A doutrina ainda está debatendo os critérios mais razoáveis, delineando que a indenização por danos morais não constitui reparação, mas compensação. Com efeito, se a dor não tem preço, é muito difícil que seja reparada integralmente. Mas a compensação pela dor pode ser razoavelmente estabelecida, até como solução de eqüidade.
Outro ponto tormentoso - o da cumulatividade dos danos patrimoniais e morais - ficou resolvido pela nossa Súmula n. 37.
Acompanho, pois, o voto do Sr. Ministro Relator.
EXTRATO DA MINUTA
REsp n. 58.519-8 - DF - (94.0040904-4) - Relator: Exmo. Sr. Ministro César Asfor Rocha. Recorrentes: José Severino dos Santos e cônjuge. Recorrido: Distrito Federal. Advogados: Drs. Arturo Buzzi e outros e Francisco Agrício Camilo e outros.
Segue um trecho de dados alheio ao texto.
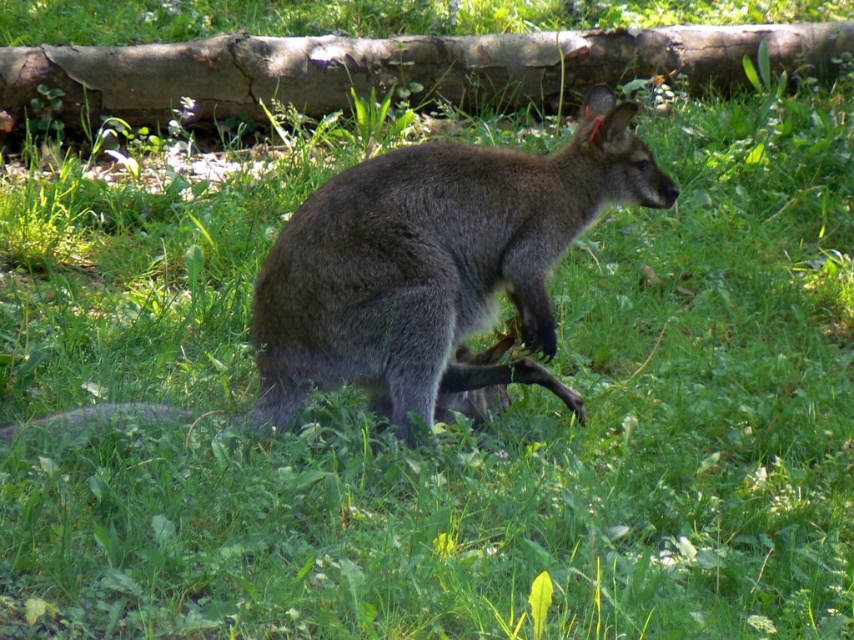 You are standing in the scene and want to take a photo of the gray fur kangaroo at center. To ensure the kangaroo is centered in your photo, where should you aim your camera?

To center the gray fur kangaroo at center in your photo, aim your camera at the point specified by the coordinates 0.417 on the x axis and 0.509 on the y axis.

From the picture: You are a photographer trying to capture the gray fur kangaroo at center and the brown rough log at upper center in the same frame. Based on their positions, can you determine which object is closer to the camera?

The gray fur kangaroo at center is located below the brown rough log at upper center, which means the kangaroo is closer to the camera since it is positioned lower in the frame.

You are a photographer trying to capture the kangaroo in the center of the image. The kangaroo is at point (434, 266). If you want to place the kangaroo exactly at the center of your camera frame, which has a coordinate system where the bottom left corner is 0,0 and the top right corner is 1,1, should you move the camera up or down?

The gray fur kangaroo at center is located at point (434, 266). Since the center of the camera frame is at 0.5, 0.5, the kangaroo is slightly to the left and slightly above the center. To move it to the exact center, you should move the camera slightly to the right and slightly down. However, since the question specifically asks whether to move up or down, the vertical coordinate is 0.509, which is just above the center point of 0.5. Therefore, moving the camera down by a small amount would bring the kang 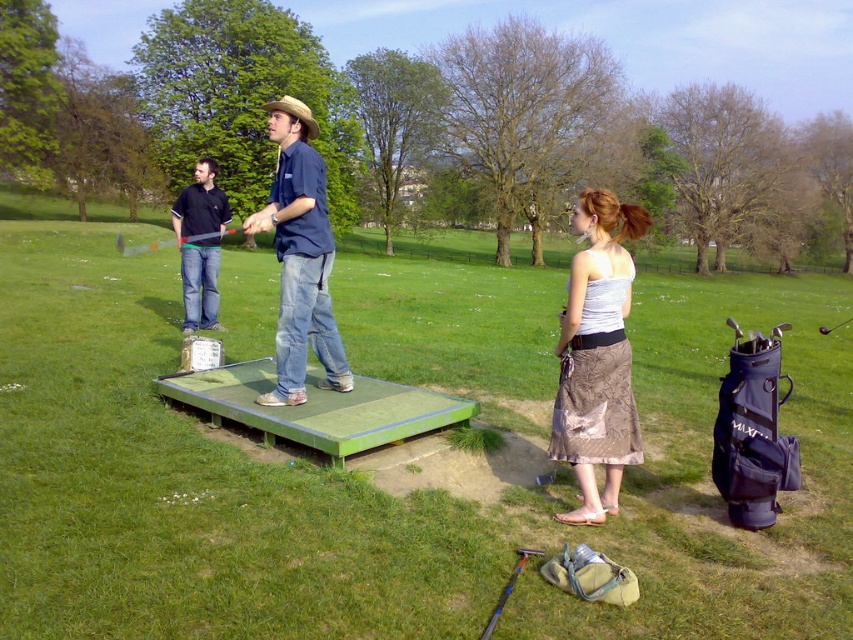 You are a photographer trying to capture a clear shot of the denim jeans at center and the metallic silver golf club at center. Since you want both items to appear equally prominent in the photo, which object should you zoom in on more?

The denim jeans at center has a smaller size compared to metallic silver golf club at center. To make them appear equally prominent, you should zoom in more on the denim jeans at center to compensate for its smaller size. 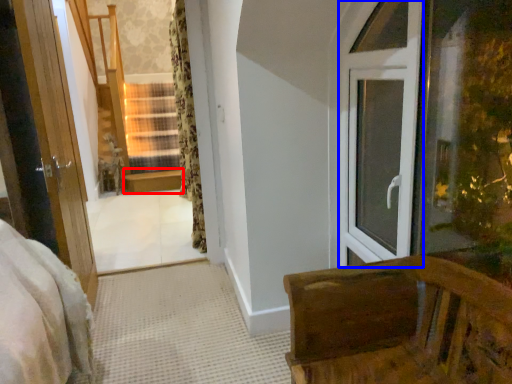 Question: Which of the following is the closest to the observer, window sill (highlighted by a red box) or window frame (highlighted by a blue box)?

Choices:
 (A) window sill
 (B) window frame

Answer: (B) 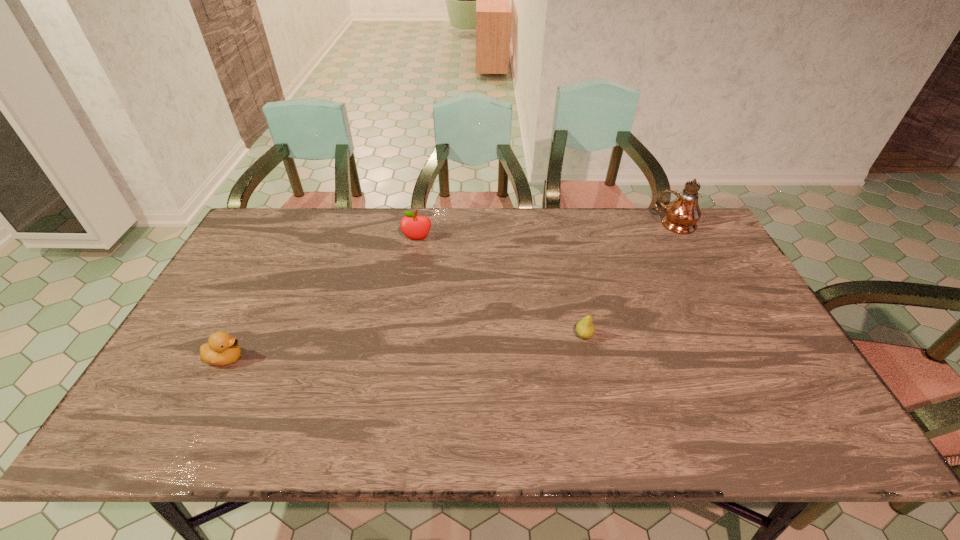 This screenshot has width=960, height=540. I want to click on free spot located on the back of the second nearest object, so click(x=564, y=247).

The image size is (960, 540). What are the coordinates of `vacant space located facing forward on the leftmost object` in the screenshot? It's located at (313, 358).

This screenshot has height=540, width=960. Identify the location of oil lamp that is at the far edge. (682, 214).

This screenshot has width=960, height=540. What are the coordinates of `apple at the far edge` in the screenshot? It's located at (413, 226).

I want to click on object positioned at the left edge, so click(x=222, y=349).

You are a GUI agent. You are given a task and a screenshot of the screen. Output one action in this format:
    pyautogui.click(x=<x>, y=<y>)
    Task: Click on the object located in the right edge section of the desktop
    
    Given the screenshot: What is the action you would take?
    pyautogui.click(x=682, y=214)

This screenshot has width=960, height=540. I want to click on object that is at the far right corner, so click(x=682, y=214).

I want to click on vacant space at the far edge of the desktop, so coord(576,248).

Find the location of a particular element. This screenshot has width=960, height=540. vacant space at the near edge of the desktop is located at coordinates (592, 422).

In the image, there is a desktop. Where is `blank space at the left edge`? blank space at the left edge is located at coordinates (222, 285). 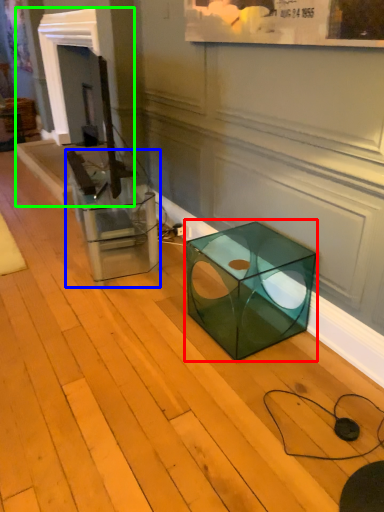 Question: Which object is positioned farthest from table (highlighted by a red box)? Select from glass box (highlighted by a blue box) and fireplace (highlighted by a green box).

Choices:
 (A) glass box
 (B) fireplace

Answer: (B)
Decisão: A Turma, por unanimidade, deu parcial provimento ao recurso (em 20.03.95 - 1ª Turma).
Participaram do julgamento os Exmos. Srs. Ministros Demócrito Reinaldo, Humberto Gomes de Barros e Milton Luiz Pereira.
Ausente, justificadamente, o Exmo. Sr. Ministro Garcia Vieira.
Presidiu o julgamento o Exmo. Sr. Ministro DEMÓCRITO REINALDO.